> _What the task requires_
Check each line of the material below for "These" and copy those where it appears.
- - - - - - -
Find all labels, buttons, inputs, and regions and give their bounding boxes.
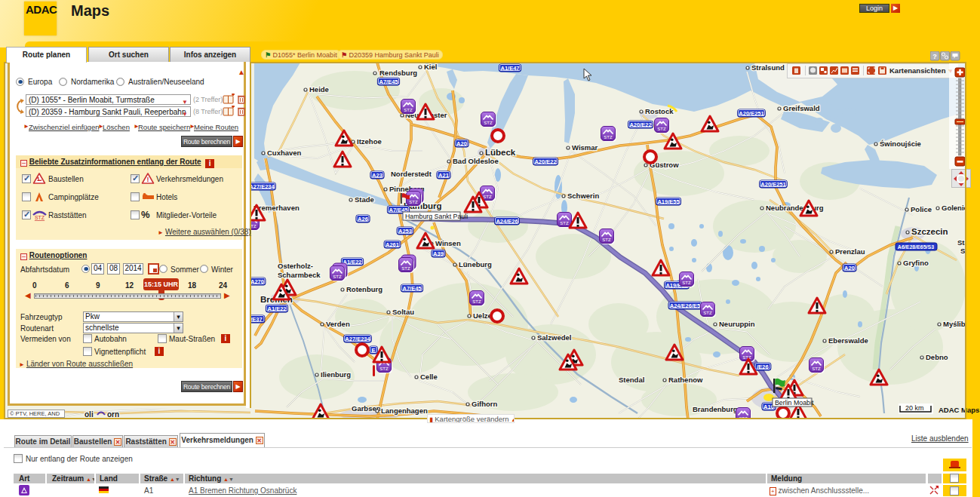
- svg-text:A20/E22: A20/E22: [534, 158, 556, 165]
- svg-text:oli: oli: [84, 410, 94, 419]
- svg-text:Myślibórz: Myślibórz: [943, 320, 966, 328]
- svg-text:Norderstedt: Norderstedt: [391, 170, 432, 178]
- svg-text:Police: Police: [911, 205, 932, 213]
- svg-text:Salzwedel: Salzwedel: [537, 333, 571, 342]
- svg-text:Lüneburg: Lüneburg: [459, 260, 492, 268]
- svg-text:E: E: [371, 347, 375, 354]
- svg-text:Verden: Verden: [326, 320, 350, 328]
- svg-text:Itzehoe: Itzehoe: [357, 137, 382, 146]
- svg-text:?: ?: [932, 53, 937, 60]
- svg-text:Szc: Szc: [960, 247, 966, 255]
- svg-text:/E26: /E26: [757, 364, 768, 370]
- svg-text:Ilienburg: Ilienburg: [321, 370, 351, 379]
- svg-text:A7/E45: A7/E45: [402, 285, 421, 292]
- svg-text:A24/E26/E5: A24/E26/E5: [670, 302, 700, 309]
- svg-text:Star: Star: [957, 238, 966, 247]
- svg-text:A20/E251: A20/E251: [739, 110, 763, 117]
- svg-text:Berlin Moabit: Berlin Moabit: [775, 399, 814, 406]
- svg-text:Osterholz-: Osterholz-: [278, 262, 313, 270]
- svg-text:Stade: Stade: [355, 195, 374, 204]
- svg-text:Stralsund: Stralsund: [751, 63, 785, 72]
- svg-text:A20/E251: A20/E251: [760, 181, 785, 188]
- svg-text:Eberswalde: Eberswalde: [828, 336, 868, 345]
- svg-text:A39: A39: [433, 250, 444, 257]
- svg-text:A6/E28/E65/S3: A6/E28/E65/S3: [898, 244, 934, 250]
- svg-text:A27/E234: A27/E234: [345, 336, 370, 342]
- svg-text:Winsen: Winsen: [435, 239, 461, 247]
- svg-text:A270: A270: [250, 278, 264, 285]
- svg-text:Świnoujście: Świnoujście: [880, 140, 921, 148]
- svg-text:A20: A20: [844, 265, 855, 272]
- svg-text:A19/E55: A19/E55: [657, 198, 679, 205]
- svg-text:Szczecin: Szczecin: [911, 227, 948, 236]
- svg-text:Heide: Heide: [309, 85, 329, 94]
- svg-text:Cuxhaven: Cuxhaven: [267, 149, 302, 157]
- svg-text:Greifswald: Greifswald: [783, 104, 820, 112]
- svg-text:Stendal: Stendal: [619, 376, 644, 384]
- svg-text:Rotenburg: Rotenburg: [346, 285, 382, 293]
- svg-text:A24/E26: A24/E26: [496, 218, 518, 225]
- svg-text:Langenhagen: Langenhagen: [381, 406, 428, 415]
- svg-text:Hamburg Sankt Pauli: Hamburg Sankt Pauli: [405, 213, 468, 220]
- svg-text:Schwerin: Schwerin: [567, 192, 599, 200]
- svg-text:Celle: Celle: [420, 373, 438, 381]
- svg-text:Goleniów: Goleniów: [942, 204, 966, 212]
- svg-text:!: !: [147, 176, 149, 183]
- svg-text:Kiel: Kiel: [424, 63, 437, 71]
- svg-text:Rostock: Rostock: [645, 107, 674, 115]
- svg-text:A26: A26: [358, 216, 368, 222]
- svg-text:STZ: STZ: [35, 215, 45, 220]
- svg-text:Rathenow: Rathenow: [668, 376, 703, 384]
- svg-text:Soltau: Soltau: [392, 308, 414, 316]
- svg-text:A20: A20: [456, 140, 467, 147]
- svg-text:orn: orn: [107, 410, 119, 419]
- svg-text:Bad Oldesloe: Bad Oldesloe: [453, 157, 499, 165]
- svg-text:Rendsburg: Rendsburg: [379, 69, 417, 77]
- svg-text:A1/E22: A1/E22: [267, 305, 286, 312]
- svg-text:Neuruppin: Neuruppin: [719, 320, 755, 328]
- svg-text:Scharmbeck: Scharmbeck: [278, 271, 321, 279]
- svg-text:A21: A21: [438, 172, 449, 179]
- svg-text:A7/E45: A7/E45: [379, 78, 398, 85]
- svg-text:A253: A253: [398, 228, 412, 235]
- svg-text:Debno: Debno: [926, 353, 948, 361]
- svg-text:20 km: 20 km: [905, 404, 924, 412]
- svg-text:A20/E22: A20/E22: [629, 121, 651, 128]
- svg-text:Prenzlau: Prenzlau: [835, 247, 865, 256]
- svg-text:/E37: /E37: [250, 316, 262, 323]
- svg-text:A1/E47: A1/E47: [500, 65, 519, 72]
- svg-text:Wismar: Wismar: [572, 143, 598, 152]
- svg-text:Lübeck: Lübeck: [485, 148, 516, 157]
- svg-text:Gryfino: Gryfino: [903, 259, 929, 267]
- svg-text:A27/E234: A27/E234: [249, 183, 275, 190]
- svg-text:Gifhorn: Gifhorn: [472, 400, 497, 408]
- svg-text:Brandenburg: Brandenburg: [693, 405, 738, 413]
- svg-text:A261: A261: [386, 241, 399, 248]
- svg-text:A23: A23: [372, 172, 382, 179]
- - - - - - -
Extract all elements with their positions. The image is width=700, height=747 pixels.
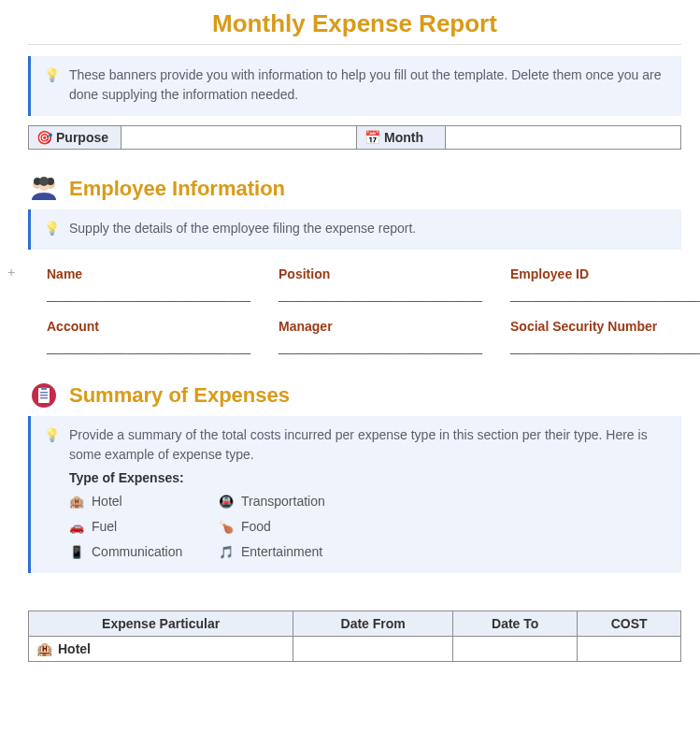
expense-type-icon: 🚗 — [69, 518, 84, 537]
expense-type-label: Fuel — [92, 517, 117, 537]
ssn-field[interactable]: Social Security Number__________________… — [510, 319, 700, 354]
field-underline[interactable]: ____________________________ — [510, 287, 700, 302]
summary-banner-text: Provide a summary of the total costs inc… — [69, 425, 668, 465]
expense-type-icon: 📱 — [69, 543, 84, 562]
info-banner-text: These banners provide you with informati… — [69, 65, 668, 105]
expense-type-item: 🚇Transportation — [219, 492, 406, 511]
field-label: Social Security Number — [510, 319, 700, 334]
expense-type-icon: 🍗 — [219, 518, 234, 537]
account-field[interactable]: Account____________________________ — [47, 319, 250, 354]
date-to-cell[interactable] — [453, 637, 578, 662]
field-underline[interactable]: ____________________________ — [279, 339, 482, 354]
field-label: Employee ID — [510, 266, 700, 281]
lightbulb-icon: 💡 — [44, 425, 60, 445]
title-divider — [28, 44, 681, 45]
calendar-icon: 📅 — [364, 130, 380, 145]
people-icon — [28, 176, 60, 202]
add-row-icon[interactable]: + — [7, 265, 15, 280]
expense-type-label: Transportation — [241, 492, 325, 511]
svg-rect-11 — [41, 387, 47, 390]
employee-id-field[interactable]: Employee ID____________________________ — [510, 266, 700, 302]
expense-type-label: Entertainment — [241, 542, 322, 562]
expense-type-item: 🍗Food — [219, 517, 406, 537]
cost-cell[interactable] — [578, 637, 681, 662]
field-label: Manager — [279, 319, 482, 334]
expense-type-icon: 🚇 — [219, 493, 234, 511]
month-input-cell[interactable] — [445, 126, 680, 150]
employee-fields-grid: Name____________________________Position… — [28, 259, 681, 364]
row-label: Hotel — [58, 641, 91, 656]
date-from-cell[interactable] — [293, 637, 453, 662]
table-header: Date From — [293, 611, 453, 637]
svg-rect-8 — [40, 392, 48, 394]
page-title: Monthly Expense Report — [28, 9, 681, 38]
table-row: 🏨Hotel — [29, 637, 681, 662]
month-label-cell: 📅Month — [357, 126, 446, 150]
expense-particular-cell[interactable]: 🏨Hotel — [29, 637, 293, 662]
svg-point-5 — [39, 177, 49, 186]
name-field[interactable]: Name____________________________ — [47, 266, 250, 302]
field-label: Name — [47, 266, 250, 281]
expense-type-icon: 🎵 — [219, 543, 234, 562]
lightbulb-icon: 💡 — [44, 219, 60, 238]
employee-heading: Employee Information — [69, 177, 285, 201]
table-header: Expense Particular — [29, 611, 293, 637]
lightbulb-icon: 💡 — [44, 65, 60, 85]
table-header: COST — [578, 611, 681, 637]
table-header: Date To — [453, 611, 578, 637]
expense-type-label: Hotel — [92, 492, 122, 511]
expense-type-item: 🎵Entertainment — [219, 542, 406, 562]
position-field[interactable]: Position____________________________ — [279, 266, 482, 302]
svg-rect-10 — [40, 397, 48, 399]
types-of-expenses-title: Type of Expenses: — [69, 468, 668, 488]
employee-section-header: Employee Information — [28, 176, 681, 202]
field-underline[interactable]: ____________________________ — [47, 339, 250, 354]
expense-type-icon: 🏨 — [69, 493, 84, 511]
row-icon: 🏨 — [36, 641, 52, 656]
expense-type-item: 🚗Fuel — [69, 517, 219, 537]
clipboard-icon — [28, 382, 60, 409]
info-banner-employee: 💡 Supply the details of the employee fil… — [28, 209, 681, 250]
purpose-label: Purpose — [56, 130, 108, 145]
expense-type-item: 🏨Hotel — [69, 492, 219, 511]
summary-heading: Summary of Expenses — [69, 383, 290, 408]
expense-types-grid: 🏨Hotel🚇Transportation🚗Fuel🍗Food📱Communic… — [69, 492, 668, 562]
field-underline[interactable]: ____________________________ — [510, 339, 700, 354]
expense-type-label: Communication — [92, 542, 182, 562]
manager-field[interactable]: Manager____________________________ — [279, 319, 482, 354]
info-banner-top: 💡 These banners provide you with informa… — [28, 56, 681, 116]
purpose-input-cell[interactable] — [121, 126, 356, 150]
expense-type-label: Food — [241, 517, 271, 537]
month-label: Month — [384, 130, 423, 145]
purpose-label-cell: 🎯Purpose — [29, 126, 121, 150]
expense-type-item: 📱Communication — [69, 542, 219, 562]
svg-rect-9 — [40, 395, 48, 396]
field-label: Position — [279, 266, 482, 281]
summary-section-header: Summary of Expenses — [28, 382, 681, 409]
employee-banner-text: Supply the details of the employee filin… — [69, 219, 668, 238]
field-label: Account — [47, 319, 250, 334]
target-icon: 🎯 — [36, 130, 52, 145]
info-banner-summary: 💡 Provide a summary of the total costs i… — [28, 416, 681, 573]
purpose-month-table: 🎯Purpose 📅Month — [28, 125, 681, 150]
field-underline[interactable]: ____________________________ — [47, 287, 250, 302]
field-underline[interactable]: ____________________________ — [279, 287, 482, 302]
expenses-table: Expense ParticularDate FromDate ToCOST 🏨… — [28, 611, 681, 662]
- - - - - - -
> _Output of the task_
info-banner-text: These banners provide you with informati… — [69, 65, 668, 105]
info-banner-top: 💡 These banners provide you with informa… — [28, 56, 681, 116]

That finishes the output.